La vera novità e il punto di non ritorno, quindi, non stanno a mio modo di vedere nel cercare chi abbia ragione o chi torto: gestire le problematiche di un Partito o di un Movimento è prerogativa di chi l’ha fondato e lo popola, ma questo modo di fare politica è senz’altro rivoluzionario e, se usato nella giusta maniera, propositivo proprio perché, a differenza di qualunque alto mezzo di comunicazione di massa – sia un giornale, un sito internet o una tv – i social network hanno il dono della proliferazione istantanea.

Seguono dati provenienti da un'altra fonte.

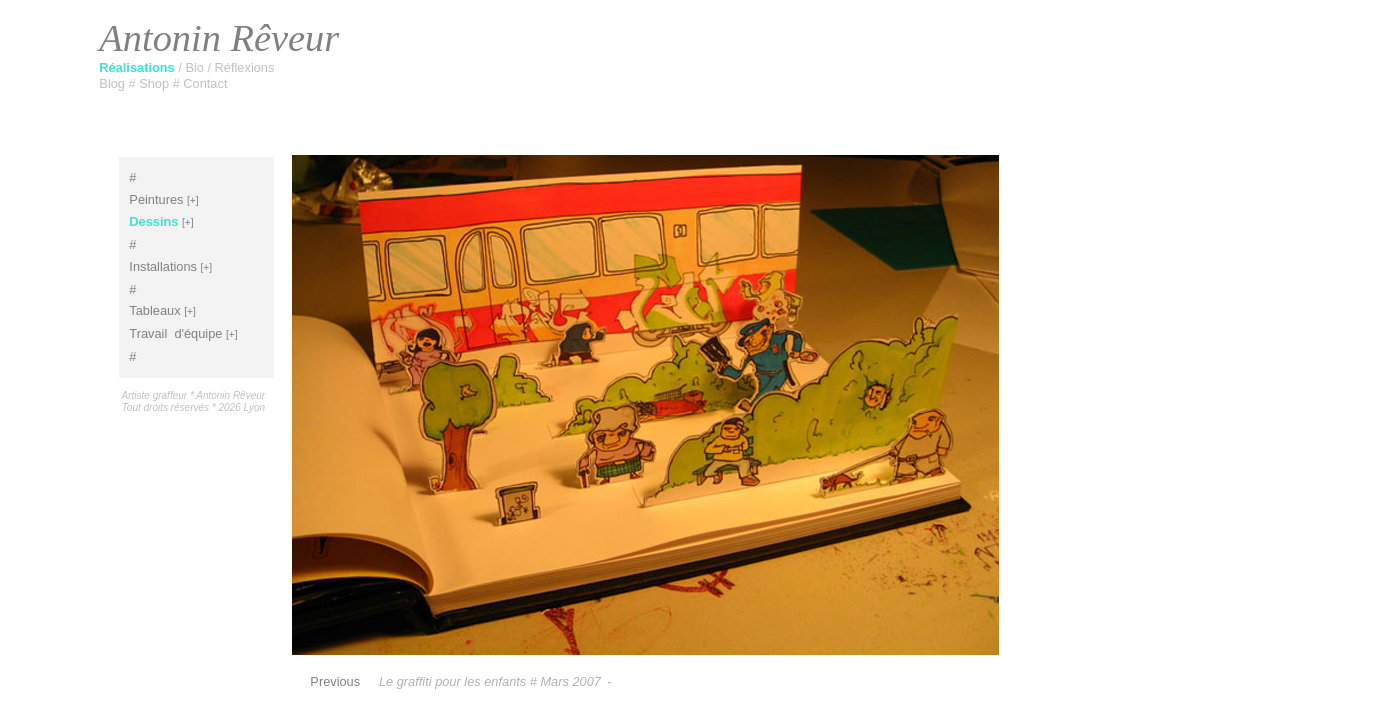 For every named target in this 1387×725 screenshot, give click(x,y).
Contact (205, 83)
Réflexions (245, 67)
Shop (155, 83)
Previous (335, 681)
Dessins (153, 221)
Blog (113, 83)
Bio (196, 67)
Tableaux (154, 310)
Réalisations (138, 67)
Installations (163, 266)
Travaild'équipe (175, 333)
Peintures (156, 199)
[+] (193, 200)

Discorso diverso, invece, è quello relativo alla polemica sulla censura, da parte degli amministratori del blog di Grillo, sui commenti scomodi seguiti alla diatriba di cui sopra. Anche qui non si entra nel merito dei senatori – e dei parlamentari – telecomandati o no, ma su una censura relativa a diversi post e per i quali non si è capito bene il motivo (deontologico o cosa?).

Qui il guaio – per Beppe Grillo e tutti i fautori della rete libera – è che per sua stessa definizione la rete non si può controllare: o è aperta o non lo è, aldilà di ogni ragionevole dubbio. Nel momento in cui si passa il confine, il rischio è perdersi in un oblio – quello dei social network perpetui – che va accettato proprio per la sua imperfetta moltitudine. Il che, con la politica, forse ancora stona.